Und heute: Deine Gesetze und Vorschriften sind so engmaschig geworden, dass eine schnelle Umsetzung von Idee, Bauvorhaben oder anderen Innovationen immer so lange brauchen, bis die Mitbewerber sie längst fertig haben.
Ja – Dir gelingt es immer und immer wieder, den technologischen Fortschritt zu entwickeln. Aber dann schaffst Du es auch, dass dieser Fortschritte in anderen Ländern der Welt umgesetzt wird.
Du möchtest ein Beispiel? Ich nenne Dir heute nur drei:
Die 5 G – Technologie ist an einer deutschen Universität entstanden – in China wurde sie umgesetzt.
Das Elektro-Auto haben deutsche Ingenieure entwickelt – bei TESLA in Californien.
Dass die Solarpanelen-Fabrikation nach China abgewandert ist, hast Du übrigens ebenso selbst verschuldet.
Immer wieder beengst Du diese Innovationen durch eigene Gesetze.
Und dann wunderst Dich, wenn in Brandenburg nicht nur eine Autofabrik sondern auch eine Batteriefabrik – gegen die bei Dir geltenden Gesetze – in Windeseile entstehen konnte.
Und darf ich Dich noch auf ein ganz aktuelles Problem hinweisen? Es ist ein Problem, dass genau jenes beschreibt und offenbart, was ich schon angesprochen habe: Gesetze, Richtlinien und die Förderung von Innovationen. Du schaffst es immer wieder diese drei Dinge so zu steuern, dass Du dir dabei selbst das Bein stellst. Das offenbart sich in der Bundeswehr.
Seit 2014 sind die Militärausgaben für die Bundeswehr von damals 32 Milliarden Euro auf heute 56 Milliarden Euro gestiegen. Wir haben also seit 2014 mehr als 300 Milliarden Euro für die Rüstung ausgegeben. Mit dem Ergebnis: dass die Schiffe nicht schwimmen, die Flugzeuge nicht fliegen und die Panzer nicht fahren. Selbst hochrangige Generäle verkünden: wir sind nicht verteidigungsfähig.
Herzlichen Glückwunsch.
Und wo dran liegt das jetzt – welche Ausrede hast Du nun schon wieder?

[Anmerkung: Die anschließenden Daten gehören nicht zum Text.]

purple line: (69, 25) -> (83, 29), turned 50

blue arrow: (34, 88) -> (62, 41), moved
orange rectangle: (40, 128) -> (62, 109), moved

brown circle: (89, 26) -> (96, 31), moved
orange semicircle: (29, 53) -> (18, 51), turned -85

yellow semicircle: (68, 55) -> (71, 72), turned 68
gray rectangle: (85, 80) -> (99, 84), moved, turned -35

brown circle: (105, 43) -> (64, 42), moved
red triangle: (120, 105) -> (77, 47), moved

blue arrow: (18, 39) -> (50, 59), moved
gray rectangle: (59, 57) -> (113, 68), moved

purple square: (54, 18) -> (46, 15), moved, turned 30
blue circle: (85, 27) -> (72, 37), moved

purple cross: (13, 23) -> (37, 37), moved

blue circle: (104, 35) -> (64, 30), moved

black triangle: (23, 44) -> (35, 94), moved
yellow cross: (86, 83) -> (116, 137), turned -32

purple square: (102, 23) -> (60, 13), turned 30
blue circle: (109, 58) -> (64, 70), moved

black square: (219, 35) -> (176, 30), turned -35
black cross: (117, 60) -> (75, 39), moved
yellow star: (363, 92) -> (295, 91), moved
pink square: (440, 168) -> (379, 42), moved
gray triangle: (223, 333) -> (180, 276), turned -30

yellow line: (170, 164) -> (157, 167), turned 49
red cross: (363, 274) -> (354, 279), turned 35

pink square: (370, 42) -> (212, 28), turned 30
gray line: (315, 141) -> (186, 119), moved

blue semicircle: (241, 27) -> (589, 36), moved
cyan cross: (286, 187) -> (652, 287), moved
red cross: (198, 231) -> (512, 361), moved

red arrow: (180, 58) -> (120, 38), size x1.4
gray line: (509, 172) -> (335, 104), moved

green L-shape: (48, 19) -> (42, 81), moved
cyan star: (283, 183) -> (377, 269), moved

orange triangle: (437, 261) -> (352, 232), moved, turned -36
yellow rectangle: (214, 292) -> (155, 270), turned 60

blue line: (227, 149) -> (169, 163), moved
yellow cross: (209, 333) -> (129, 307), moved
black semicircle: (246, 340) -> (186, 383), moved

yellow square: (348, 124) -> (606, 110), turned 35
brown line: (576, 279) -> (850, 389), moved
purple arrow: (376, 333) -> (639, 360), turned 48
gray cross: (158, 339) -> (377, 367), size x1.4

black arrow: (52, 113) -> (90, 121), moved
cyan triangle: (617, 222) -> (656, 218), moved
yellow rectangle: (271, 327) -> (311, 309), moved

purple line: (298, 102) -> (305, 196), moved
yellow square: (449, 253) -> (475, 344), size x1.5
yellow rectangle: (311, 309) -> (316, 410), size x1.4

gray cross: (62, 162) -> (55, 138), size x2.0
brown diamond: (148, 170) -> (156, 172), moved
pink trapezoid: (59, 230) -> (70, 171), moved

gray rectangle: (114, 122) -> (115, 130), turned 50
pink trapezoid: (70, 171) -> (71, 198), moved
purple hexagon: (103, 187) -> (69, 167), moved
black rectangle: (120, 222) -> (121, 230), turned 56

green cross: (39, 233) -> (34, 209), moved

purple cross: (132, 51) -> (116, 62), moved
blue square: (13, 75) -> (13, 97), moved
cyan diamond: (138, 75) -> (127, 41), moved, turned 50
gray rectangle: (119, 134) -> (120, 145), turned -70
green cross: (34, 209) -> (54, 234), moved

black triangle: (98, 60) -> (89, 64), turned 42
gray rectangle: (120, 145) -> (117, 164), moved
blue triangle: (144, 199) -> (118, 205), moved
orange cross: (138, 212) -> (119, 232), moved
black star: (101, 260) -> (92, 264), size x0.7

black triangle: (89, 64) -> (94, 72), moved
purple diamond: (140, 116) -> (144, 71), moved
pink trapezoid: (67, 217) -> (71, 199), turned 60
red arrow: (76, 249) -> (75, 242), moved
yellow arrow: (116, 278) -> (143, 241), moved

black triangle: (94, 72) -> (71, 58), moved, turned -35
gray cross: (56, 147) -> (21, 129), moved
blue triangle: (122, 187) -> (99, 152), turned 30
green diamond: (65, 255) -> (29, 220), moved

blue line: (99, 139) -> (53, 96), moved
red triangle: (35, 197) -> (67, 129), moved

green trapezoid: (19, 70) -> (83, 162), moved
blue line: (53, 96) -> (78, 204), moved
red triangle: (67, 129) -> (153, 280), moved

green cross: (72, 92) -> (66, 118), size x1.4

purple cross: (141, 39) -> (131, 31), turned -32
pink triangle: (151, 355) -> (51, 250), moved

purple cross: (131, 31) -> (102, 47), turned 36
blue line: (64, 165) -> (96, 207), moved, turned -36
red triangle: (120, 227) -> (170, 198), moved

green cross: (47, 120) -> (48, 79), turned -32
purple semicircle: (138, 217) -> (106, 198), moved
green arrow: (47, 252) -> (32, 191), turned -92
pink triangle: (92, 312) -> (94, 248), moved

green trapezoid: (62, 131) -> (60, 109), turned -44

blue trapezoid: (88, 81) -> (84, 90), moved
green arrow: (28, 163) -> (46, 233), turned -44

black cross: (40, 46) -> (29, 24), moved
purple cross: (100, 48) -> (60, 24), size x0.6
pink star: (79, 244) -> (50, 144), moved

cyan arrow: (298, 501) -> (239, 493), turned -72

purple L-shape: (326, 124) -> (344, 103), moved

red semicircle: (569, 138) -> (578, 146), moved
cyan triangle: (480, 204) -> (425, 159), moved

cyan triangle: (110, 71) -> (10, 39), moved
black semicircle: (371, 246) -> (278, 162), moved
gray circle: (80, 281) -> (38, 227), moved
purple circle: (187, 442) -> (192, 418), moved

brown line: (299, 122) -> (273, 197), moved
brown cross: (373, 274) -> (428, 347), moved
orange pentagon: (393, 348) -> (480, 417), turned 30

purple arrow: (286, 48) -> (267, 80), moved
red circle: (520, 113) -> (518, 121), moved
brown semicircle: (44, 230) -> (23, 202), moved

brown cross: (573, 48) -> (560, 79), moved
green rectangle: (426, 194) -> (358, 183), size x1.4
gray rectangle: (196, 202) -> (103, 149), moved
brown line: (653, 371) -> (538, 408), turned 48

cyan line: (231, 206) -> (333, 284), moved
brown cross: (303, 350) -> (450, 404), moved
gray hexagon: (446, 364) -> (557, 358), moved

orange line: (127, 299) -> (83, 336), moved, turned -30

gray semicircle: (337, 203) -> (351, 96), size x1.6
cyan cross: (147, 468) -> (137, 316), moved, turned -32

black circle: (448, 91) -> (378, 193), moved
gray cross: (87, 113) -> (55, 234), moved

Ich sage es Dir. Die Bundeswehr hat rund 184.000 Soldaten – und 81.000 Zivilangestellte. Das Bundeswehrbeschaffungsamt ist ein eigener Kosmos von Beamten, Juristen und Besserwisser, schreibt der Focus und wird bei dieser Meinung vom langjährigen Leiter der Bundesagentur für Arbeit Frank-Jürgen Wiese unterstützt. Hier genau kann man das ganze Ausmaß deutscher Über-Gründlichkeit erkennen, das offensichtlich nur dazu dient, die Bewegungsfreiheit deutscher Industrie einzuengen und den Mitarbeitern des Beschaffungsamtes eine gut bezahlte ruhige Arbeitsstelle zu beschaffen. Das ist schon fast Sozialismus pur.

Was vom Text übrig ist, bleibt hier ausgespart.